I do not trust these fascists. Though many liberal economists can see clearly enough that Republican deregulation is a cause of the over extension of debt instruments that finally collapsed our entire credit apparatus, I expect to hear daily in the news the bleating of Neoconservatives who will try to hide their matches and gasoline and say we are witnessing a kind of Reichstag fire on Wall Street for which, god knows how, those tax-and-spend liberals must be to blame. Naomi Klein has been mentioned by a few of my favorite bloggers in light of this week's economic events. That is apt. We might have paid more attention to the feckless pursuit of Bin Laden, now gone somewhat into reverse in Pakistan and Afghanistan, we might have looked at the connection between the devastation of Galveston and the disappearance of the polar ice sheets...real problems abound... but now the Republicans can shout "oh! look! An emergency! Quick, give me more power, cede more rights so I can protect you!".
What is being judged then, by all these tribulations? We cast all our judgments on our political champions so they may stand in for us, and we the voters absolve ourselves of blame. My disgust and withdrawal stem from this understanding: voting only dilutes blame, it does not absolve. If we stumble on as we have, electing McCain and otherwise teetering toward fascism, it is not John McCain who should be examined for his failures but we teh people.

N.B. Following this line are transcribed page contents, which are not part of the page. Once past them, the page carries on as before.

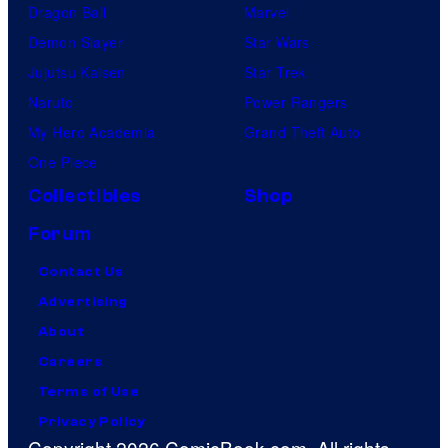
Dragon Ball
Marvel
Demon Slayer
Star Wars
Jujutsu Kaisen
Star Trek
Naruto
Power Rangers
My Hero Academia
Grand Theft Auto
One Piece
Collectibles
Shop
Forum
Contact Us
Advertising
About
Careers
Terms of Use
Privacy Policy
Copyright 2026 ComicBook.com. All rights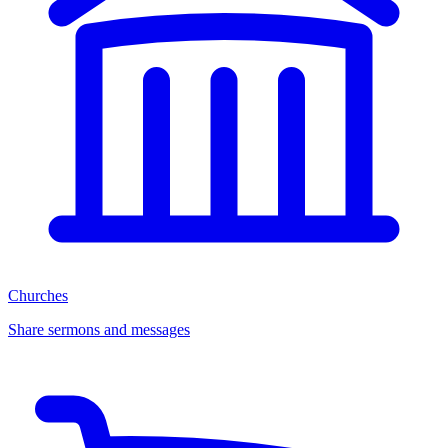
Churches
Share sermons and messages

I am not talking about somebody else, I am talking about YOU. The "we" who stumble includes me, all who say and do the right things as well as the dangerously ignorant and mislead who foam at the mouth over at TownHall.com. We all have the vote. Everybody says vile things about lawyers except the one who gets them out of jail or wins their civil case. Everyone resents the wealth of doctors...except the doctor who cures their disease. Everyone is saying vile things about bankers...except the one who lent them the money to start their business. Do you not see what a shitty job we are doing of sharing the world?